[Exercise instructions]
Print nothing but the lines below starting at the line that holds "casting your vote. It's easier for people to" and ending at the line that holds "Willoughby Carpenters", including both, each exactly as written.

[[ Source material, beginning ]]

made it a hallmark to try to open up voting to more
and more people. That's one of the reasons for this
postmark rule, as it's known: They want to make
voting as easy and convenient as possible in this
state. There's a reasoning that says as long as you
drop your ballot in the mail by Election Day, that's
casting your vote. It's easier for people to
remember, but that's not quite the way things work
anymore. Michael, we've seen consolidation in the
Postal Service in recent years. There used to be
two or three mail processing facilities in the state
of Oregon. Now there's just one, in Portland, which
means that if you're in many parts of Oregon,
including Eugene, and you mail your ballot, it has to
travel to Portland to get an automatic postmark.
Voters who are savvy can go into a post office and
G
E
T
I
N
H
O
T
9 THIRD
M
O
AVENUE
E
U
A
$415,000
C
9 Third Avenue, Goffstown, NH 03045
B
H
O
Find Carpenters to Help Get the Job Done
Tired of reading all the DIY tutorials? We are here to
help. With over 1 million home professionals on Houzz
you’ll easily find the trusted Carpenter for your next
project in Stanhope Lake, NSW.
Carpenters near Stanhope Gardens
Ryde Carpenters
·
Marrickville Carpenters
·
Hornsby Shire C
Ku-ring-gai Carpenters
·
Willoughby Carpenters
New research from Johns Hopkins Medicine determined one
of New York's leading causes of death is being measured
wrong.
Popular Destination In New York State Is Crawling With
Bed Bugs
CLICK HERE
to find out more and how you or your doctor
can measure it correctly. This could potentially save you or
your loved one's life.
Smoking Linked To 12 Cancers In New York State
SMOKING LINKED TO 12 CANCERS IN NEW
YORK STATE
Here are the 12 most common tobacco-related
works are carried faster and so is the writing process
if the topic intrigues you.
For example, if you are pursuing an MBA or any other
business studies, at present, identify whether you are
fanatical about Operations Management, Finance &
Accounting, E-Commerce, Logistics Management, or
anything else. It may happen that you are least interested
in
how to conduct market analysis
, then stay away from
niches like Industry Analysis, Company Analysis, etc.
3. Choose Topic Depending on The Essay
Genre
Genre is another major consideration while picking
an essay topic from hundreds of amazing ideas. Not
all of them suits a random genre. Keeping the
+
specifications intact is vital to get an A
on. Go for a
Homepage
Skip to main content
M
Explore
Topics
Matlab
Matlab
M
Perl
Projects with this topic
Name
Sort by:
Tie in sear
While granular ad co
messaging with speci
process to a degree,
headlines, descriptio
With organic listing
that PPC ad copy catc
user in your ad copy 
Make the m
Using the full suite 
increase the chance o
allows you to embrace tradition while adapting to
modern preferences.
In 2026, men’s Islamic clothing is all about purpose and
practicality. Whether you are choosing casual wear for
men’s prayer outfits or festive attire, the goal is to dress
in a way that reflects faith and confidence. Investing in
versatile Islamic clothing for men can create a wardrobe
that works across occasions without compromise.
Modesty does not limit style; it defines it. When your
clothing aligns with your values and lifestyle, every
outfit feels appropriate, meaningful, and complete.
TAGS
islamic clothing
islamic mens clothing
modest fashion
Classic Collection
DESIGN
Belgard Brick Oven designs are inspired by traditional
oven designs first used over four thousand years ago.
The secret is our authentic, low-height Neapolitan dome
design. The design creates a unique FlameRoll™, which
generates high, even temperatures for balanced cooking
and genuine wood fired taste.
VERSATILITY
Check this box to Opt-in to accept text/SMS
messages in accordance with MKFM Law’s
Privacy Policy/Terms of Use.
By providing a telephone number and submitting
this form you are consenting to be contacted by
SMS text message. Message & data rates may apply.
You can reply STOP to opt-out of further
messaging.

[[ Source material, end ]]

[Your solution]
casting your vote. It's easier for people to
remember, but that's not quite the way things work
anymore. Michael, we've seen consolidation in the
Postal Service in recent years. There used to be
two or three mail processing facilities in the state
of Oregon. Now there's just one, in Portland, which
means that if you're in many parts of Oregon,
including Eugene, and you mail your ballot, it has to
travel to Portland to get an automatic postmark.
Voters who are savvy can go into a post office and
G
E
T
I
N
H
O
T
9 THIRD
M
O
AVENUE
E
U
A
$415,000
C
9 Third Avenue, Goffstown, NH 03045
B
H
O
Find Carpenters to Help Get the Job Done
Tired of reading all the DIY tutorials? We are here to
help. With over 1 million home professionals on Houzz
you’ll easily find the trusted Carpenter for your next
project in Stanhope Lake, NSW.
Carpenters near Stanhope Gardens
Ryde Carpenters
·
Marrickville Carpenters
·
Hornsby Shire C
Ku-ring-gai Carpenters
·
Willoughby Carpenters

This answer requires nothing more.